Markets and Economy Digitalisation is opening up new value-added opportunities
In China, the digital trend is very evident and is supported by increasing infrastructure spend.
China’s domestic sector has grown significantly and now constitutes a dominant share of GDP. The domestic economy has staged a recovery following the disruption caused by Covid-19 and remains resilient due to several factors.
Firstly, China has imposed strict control measures to contain the outbreak and we believe the government has demonstrated its capability to manage the situation. Secondly, policy support is evident with lending rates and banks’ reserve requirements being cut several times to enhance liquidity. At the same time, the budgetary fiscal deficit has increased and special Covid-19 government bonds have been issued to boost infrastructure spend and employment.

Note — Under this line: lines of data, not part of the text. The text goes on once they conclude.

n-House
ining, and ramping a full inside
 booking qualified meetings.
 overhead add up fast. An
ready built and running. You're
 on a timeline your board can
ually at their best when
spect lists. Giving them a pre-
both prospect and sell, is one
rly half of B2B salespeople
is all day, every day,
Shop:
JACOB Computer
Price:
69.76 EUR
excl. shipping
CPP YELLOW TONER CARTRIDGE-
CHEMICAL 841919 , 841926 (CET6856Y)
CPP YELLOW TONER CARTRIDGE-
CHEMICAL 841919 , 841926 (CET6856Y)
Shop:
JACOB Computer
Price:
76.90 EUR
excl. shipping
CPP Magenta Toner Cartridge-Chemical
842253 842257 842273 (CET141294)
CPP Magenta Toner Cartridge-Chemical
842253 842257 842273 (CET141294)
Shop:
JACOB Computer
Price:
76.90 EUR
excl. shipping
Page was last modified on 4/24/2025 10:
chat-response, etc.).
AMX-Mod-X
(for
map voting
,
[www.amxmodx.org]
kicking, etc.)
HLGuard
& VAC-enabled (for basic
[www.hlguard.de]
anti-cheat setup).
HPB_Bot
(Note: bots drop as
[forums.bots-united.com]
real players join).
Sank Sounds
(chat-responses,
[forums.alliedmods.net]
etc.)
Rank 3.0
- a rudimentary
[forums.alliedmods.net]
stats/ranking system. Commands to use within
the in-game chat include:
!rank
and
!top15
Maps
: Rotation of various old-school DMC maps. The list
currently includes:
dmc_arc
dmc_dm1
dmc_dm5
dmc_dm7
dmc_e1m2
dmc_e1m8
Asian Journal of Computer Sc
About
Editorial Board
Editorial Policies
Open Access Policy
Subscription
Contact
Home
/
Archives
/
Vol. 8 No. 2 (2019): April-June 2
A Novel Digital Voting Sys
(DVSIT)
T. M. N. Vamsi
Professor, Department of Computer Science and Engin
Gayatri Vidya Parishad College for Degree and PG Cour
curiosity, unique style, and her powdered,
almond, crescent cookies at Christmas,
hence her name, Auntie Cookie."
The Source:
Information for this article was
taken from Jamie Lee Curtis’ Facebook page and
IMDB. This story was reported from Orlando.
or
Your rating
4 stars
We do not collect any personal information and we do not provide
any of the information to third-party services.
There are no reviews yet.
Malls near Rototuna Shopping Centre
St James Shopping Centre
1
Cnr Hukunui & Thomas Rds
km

As such, domestic sectors such as industrial production and retail sales have been improving since March 2020 (figure 1) and we expect them to gather momentum as economic activities normalises further.

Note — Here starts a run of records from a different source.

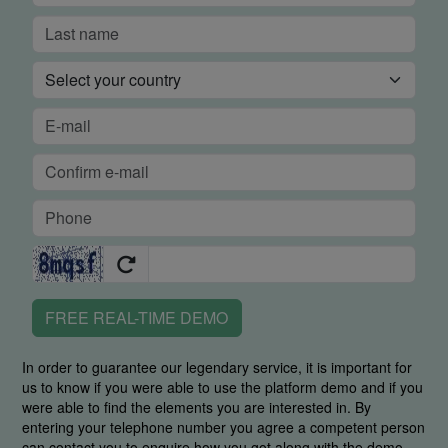
FREE REAL-TIME DEMO
In order to guarantee our legendary service, it is important for
us to know if you were able to use the platform demo and if you
were able to find the elements you are interested in. By
entering your telephone number you agree a competent person
can contact you to enquire how you got along with the demo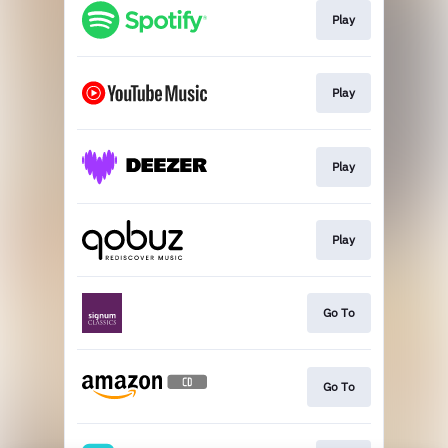
Play
Play
Play
Play
Go To
Go To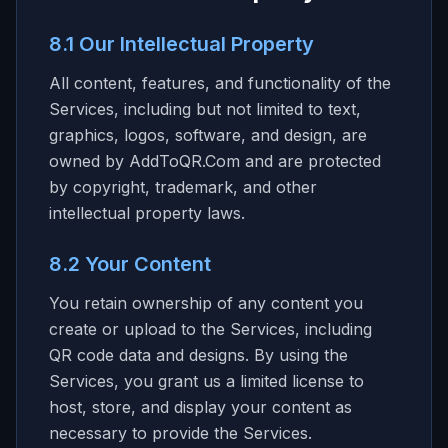
8.1 Our Intellectual Property
All content, features, and functionality of the
Services, including but not limited to text,
graphics, logos, software, and design, are
owned by AddToQR.Com and are protected
by copyright, trademark, and other
intellectual property laws.
8.2 Your Content
You retain ownership of any content you
create or upload to the Services, including
QR code data and designs. By using the
Services, you grant us a limited license to
host, store, and display your content as
necessary to provide the Services.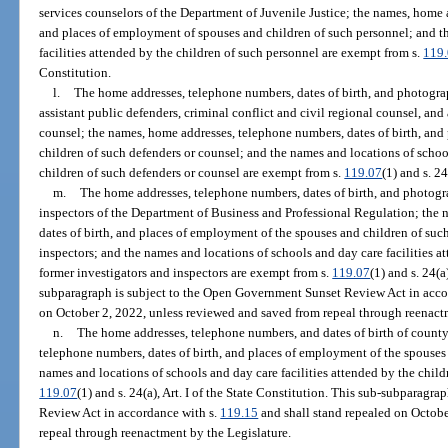
services counselors of the Department of Juvenile Justice; the names, home 
and places of employment of spouses and children of such personnel; and t
facilities attended by the children of such personnel are exempt from s.
119
Constitution.
l.
The home addresses, telephone numbers, dates of birth, and photograp
assistant public defenders, criminal conflict and civil regional counsel, and 
counsel; the names, home addresses, telephone numbers, dates of birth, and
children of such defenders or counsel; and the names and locations of school
children of such defenders or counsel are exempt from s.
119.07
(1) and s. 24
m.
The home addresses, telephone numbers, dates of birth, and photogra
inspectors of the Department of Business and Professional Regulation; the
dates of birth, and places of employment of the spouses and children of such
inspectors; and the names and locations of schools and day care facilities at
former investigators and inspectors are exempt from s.
119.07
(1) and s. 24(a
subparagraph is subject to the Open Government Sunset Review Act in acco
on October 2, 2022, unless reviewed and saved from repeal through reenact
n.
The home addresses, telephone numbers, and dates of birth of county
telephone numbers, dates of birth, and places of employment of the spouses 
names and locations of schools and day care facilities attended by the child
119.07
(1) and s. 24(a), Art. I of the State Constitution. This sub-subparag
Review Act in accordance with s.
119.15
and shall stand repealed on Octobe
repeal through reenactment by the Legislature.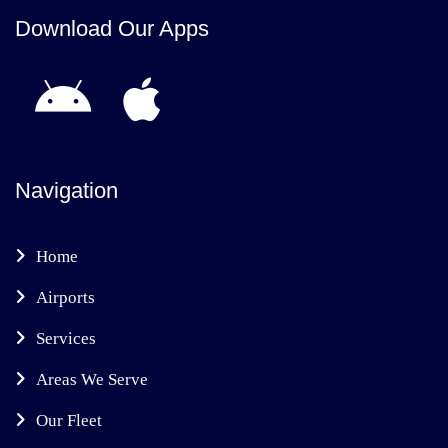
Download Our Apps
Navigation
Home
Airports
Services
Areas We Serve
Our Fleet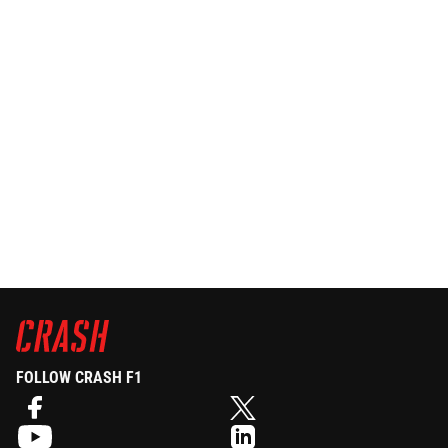
FOLLOW CRASH F1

The past few years have seen a rise in geopolitical tensions between the world’s two largest economies. We are closely monitoring the situation given the change in presidency in the US. We believe tensions between these two countries are unlikely to go away given their strategic rivalry. That said, we believe the new US administration might take a different approach while dealing with competition from China. We believe the risk of further market disruptive policies being introduced has declined.
We have positioned the strategy to capitalise on domestically focused companies, by selecting stocks benefiting from structural growth trends. We believe these stocks offer higher earnings visibility and growth, and will deliver sustained returns for investors. Our analysts on the ground have noticed a strong increase in consumers’ wealth which is driving up overall spend as well as demand for more high-end products. Since the latter can be sold at higher prices than lower-end products, some companies are improving their product offerings to meet this demand. This has led to our investment in a large tissue producer, a long term holding in the fund.
The company is moving its product mix towards mid-to-high end tissues and is doing so, within a growing market. The per capita tissue consumption in China has grown at a CAGR of 8% (2010-2018) versus global growth of 3%1. In particular, non-toilet tissues including facial tissues, as well as higher-end products have experienced rapid demand growth (CAGR of 13%) over the same period. Against this backdrop, the company has focused on facial tissues while continuing to launch higher quality toilet tissue products (figure 1). We believed that the company’s valuation did not fully reflect its potential to deliver double-digit organic sales growth while maintaining a healthy margin, as it continued to position its business to benefit from this strong premiumisation trend.
In China, the digital trend is very evident and is supported by increasing infrastructure spend.
Our investment strategy favours private enterprises. They are highly competitive and innovative, constantly utilising new technologies to deliver market leading products and services.